§ THE PROBLEM
Among the lines below, copy exactly those from the one with "2 2 0 0 円[税込]" through the one with "住所：〒810-0041 福岡県福岡市中央区大名１丁目３", counting both ends.

§ MATERIAL FOR THE TASK
########################################
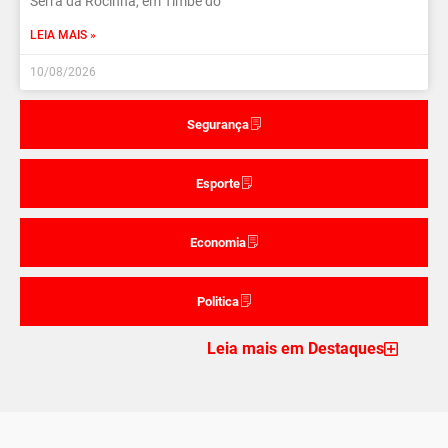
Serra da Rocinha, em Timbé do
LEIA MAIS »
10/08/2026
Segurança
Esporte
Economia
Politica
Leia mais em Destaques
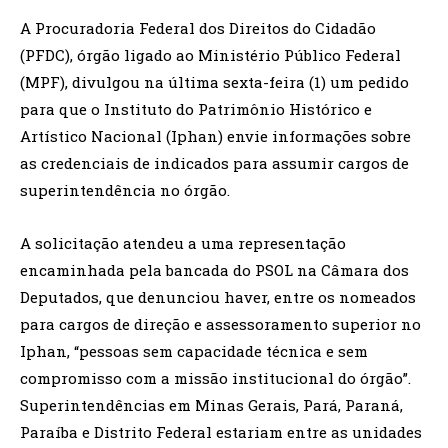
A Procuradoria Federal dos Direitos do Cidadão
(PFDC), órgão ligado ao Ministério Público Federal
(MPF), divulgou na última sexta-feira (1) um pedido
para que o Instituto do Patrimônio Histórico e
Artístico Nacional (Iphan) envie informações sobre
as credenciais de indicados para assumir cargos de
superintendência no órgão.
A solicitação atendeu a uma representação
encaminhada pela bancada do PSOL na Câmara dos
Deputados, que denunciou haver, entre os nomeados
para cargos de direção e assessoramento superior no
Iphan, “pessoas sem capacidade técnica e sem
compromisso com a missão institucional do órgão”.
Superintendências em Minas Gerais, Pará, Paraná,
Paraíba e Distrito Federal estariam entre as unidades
########################################
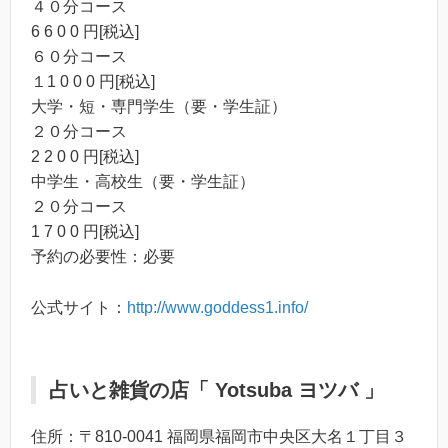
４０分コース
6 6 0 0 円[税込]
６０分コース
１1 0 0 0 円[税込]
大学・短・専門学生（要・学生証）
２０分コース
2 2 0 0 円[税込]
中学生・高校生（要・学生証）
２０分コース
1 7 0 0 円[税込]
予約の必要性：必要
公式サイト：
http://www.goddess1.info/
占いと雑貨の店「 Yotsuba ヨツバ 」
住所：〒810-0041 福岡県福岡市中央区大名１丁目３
########################################
§ EXERCISE SOLUTION
2 2 0 0 円[税込]
中学生・高校生（要・学生証）
２０分コース
1 7 0 0 円[税込]
予約の必要性：必要
公式サイト：
http://www.goddess1.info/
占いと雑貨の店「 Yotsuba ヨツバ 」
住所：〒810-0041 福岡県福岡市中央区大名１丁目３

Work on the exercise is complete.